Victoria University history lecturer Dr Alexander Maxwell discusses the troubled question of what the world should do now in Syria
The Syrian civil war is, so far, the 21st century’s bloodiest catastrophe. Around 11 percent of all Syrians have been killed. About half of all Syrians have been forced from their homes. The country’s architectural heritage, including five UNESCO world heritage sites, have been damaged or destroyed. The violence and suffering show no sign of ending.
A sarin gas attack in the Syrian town of Khan Assal has just provoked military intervention from the United States. President Donald Trump, apparently shocked by pictures of children killed in Khan Assal, ordered a cruise missile strike against a Syrian government airport. Since Trump’s predecessor, Barack Obama, had described the use of chemical weapons as a “red line” the Syrian government should not cross, “red lines” have recently garnered much attention in the international media. Pundits have also talked about “sending a message” or “punishing Assad,” as if Assad were a naughty child.

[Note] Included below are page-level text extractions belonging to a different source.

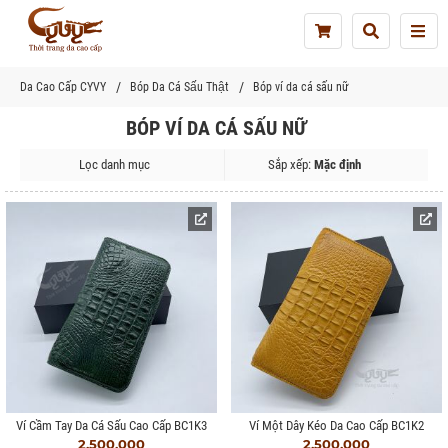
Tog
nav
Da Cao Cấp CYVY
Bóp Da Cá Sấu Thật
Bóp ví da cá sấu nữ
BÓP VÍ DA CÁ SẤU NỮ
Lọc danh mục
Sắp xếp:
Mặc định
Ví Cầm Tay Da Cá Sấu Cao Cấp BC1K3
Ví Một Dây Kéo Da Cao Cấp BC1K2
2.500.000
2.500.000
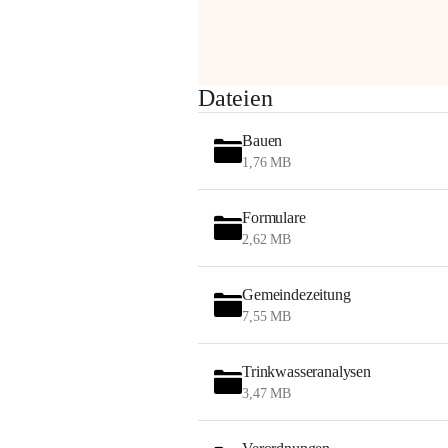
am Montag, 10. August 2026 auf der 
Station ADERKLAA Gas abfackeln.
Es kann zu Geräuschbildung und 
Dateien
Flammenerscheinungen kommen.
Mitarbeiter der OMV sind vor Ort und 
Bauen
haben alle Sicherheitsvorkehrungen 
1,76 MB
getroffen.
Danke für Ihr Verständnis.
Formulare
Alarmdienst
2,62 MB
OMV AustriaExploration & Production 
GmbH
Gemeindezeitung
Protteser Straße 40
7,55 MB
2230 Gänserndorf 
Austria
Tel. +43 1 404 40 - 327 15
Trinkwasseranalysen
Fax +43 1 404 40 - 390 27 
3,47 MB
Mailto: 
omv.alarmdienst@kontraktor.at
http://www.omv.com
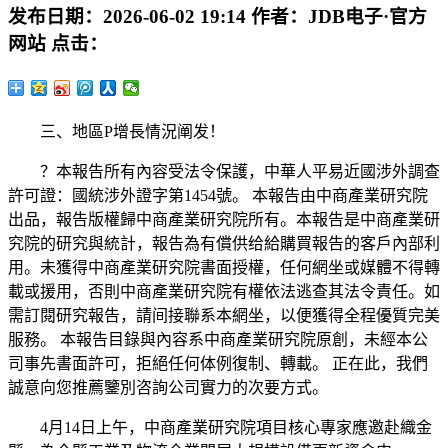
发布日期：
2026-06-02 19:14
作者：
JDB电子·官方
网站
点击：
三、地區P增長情況阐发！
？本報告所有內容受法令保護，中華人平易近國涉外調查
許可證：國統涉外證字第1454號。 本報告由中商產業研究院
出品，報告版權歸中商產業研究院所有。本報告是中商產業研
究院的研究與統計，報告為有償供给給購買報告的客戶內部利
用。未獲得中商產業研究院書面授權，任何網坐或媒體不得轉
載或援用，否則中商產業研究院有權依法逃查其法令責任。如
需訂閱研究報告，請间接聯系本網坐，以便獲得全程優質完美
服務。 本報告目錄與內容系中商產業研究院原創，未經本公
司事先書面許可，拒絕任何体例復制、轉載。 正在此，我們
誠意向您推薦鑒別咨詢公司實力的次要方式。
4月14日上午，中商產業研究院項目核心專家應邀赴織金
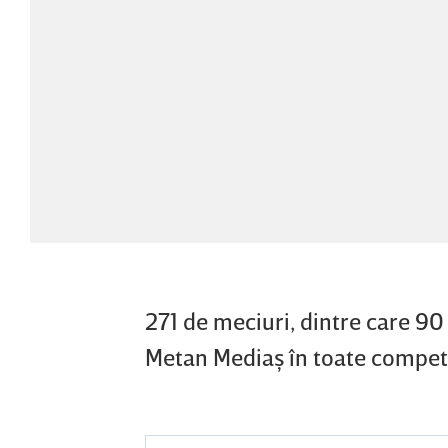
271 de meciuri, dintre care 90
Metan Mediaş în toate competiţ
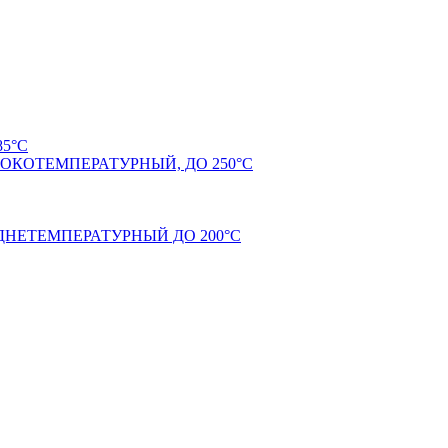
5°С
КОТЕМПЕРАТУРНЫЙ, ДО 250°С
НЕТЕМПЕРАТУРНЫЙ ДО 200°С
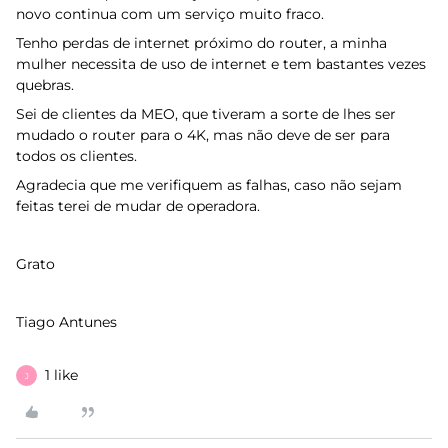
novo continua com um serviço muito fraco.
Tenho perdas de internet próximo do router, a minha
mulher necessita de uso de internet e tem bastantes vezes
quebras.
Sei de clientes da MEO, que tiveram a sorte de lhes ser
mudado o router para o 4K, mas não deve de ser para
todos os clientes.
Agradecia que me verifiquem as falhas, caso não sejam
feitas terei de mudar de operadora.
Grato
Tiago Antunes
1 like
J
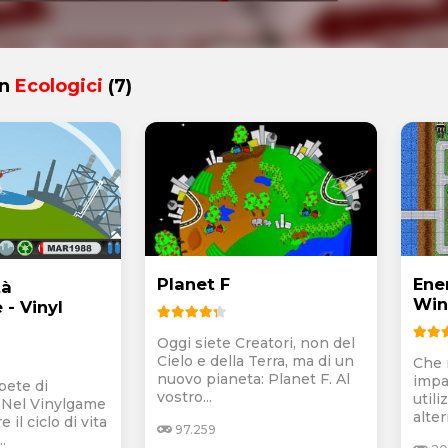
in
Ecologici
(7)
Planet F
Ener
tà
Win
- Vinyl
Oggi siete Creatori, non del
Cielo e della Terra, ma di un
Che 
nuovo pianeta: Planet F. Al
impa
pete di
vostro...
utili
? Nel Vinylgame
alter
 il ciclo di vita
97.259
.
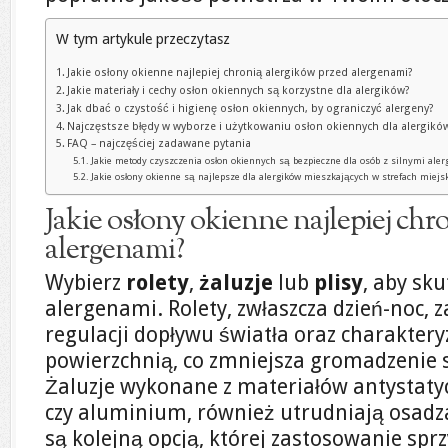
W tym artykule przeczytasz
Jakie osłony okienne najlepiej chronią alergików przed alergenami?
Jakie materiały i cechy osłon okiennych są korzystne dla alergików?
Jak dbać o czystość i higienę osłon okiennych, by ograniczyć alergeny?
Najczęstsze błędy w wyborze i użytkowaniu osłon okiennych dla alergikó
FAQ – najczęściej zadawane pytania
Jakie metody czyszczenia osłon okiennych są bezpieczne dla osób z silnymi aler
Jakie osłony okienne są najlepsze dla alergików mieszkających w strefach miej
Jakie osłony okienne najlepiej chr
alergenami?
Wybierz
rolety
,
żaluzje
lub
plisy
, aby sku
alergenami. Rolety, zwłaszcza dzień-noc, 
regulacji dopływu światła oraz charaktery
powierzchnią, co zmniejsza gromadzenie si
Żaluzje wykonane z materiałów antystatyc
czy aluminium, również utrudniają osadza
są kolejną opcją, której zastosowanie spr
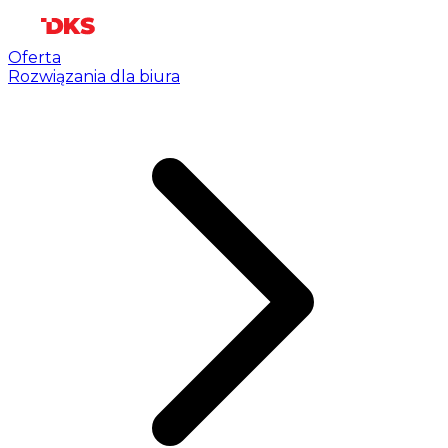
Oferta
Rozwiązania dla biura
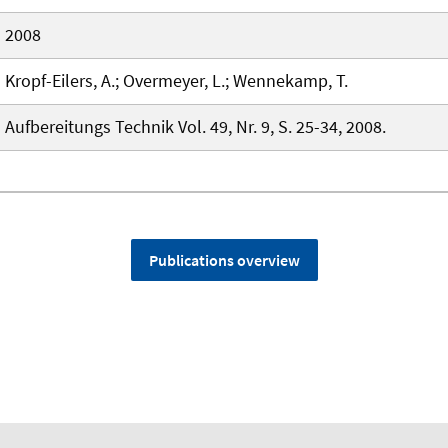
2008
Kropf-Eilers, A.; Overmeyer, L.; Wennekamp, T.
Aufbereitungs Technik Vol. 49, Nr. 9, S. 25-34, 2008.
Publications overview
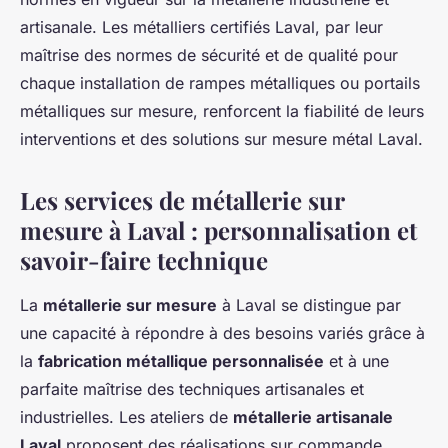
artisanale. Les métalliers certifiés Laval, par leur
maîtrise des normes de sécurité et de qualité pour
chaque installation de rampes métalliques ou portails
métalliques sur mesure, renforcent la fiabilité de leurs
interventions et des solutions sur mesure métal Laval.
Les services de métallerie sur
mesure à Laval : personnalisation et
savoir-faire technique
La
métallerie sur mesure
à Laval se distingue par
une capacité à répondre à des besoins variés grâce à
la
fabrication métallique personnalisée
et à une
parfaite maîtrise des techniques artisanales et
industrielles. Les ateliers de
métallerie artisanale
Laval
proposent des réalisations sur commande,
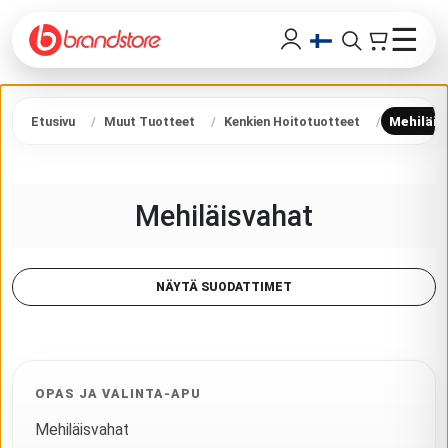
☰
Etusivu
Muut Tuotteet
Kenkien Hoitotuotteet
Mehiläis
Mehiläisvahat
NÄYTÄ SUODATTIMET
OPAS JA VALINTA-APU
Mehiläisvahat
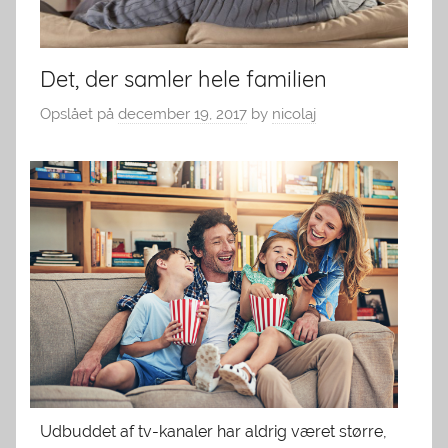
Det, der samler hele familien
Opslået på
december 19, 2017
by
nicolaj
Udbuddet af tv-kanaler har aldrig været større,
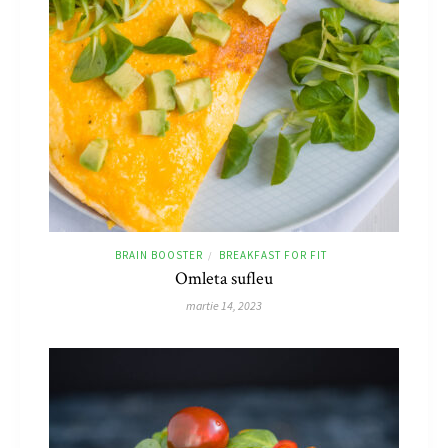
BRAIN BOOSTER
BREAKFAST FOR FIT
/
Omleta sufleu
martie 14, 2023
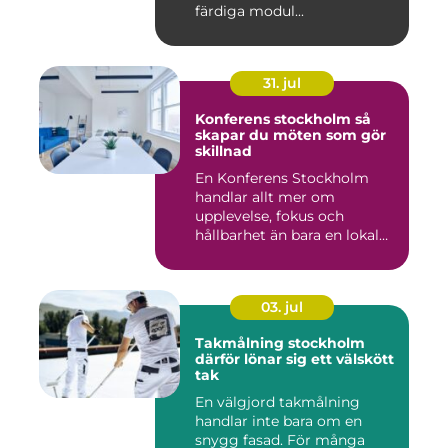
färdiga modul...
31. jul
Konferens stockholm så
skapar du möten som gör
skillnad
En Konferens Stockholm
handlar allt mer om
upplevelse, fokus och
hållbarhet än bara en lokal
med sto...
03. jul
Takmålning stockholm
därför lönar sig ett välskött
tak
En välgjord takmålning
handlar inte bara om en
snygg fasad. För många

I suggest, however, that Assad is not a child. He is fifty-one years old, and has been a head of state for 17 years. He is also commander in chief of an army waging a brutal civil war in which both sides fight hard, because both sides routinely massacre captured soldiers. Treating him like a child is arrogant, but, more importantly, it’s an inaccurate assessment of his situation, and thus a poor basis for an effective political strategy.
The United States, as it happens, conspicuously lacks any discernible strategy for ending the death and carnage. Trump has repeatedly spoken about defeating ISIS. Nikki Haley, the American ambassador to the United Nations, recently spoke about “regime change” and the need to remove Assad from power. Destroying ISIS and toppling Assad would not, however, end the violence: war ends with the establishment of a stable government. It’s not enough to talk about who should lose: somebody must win.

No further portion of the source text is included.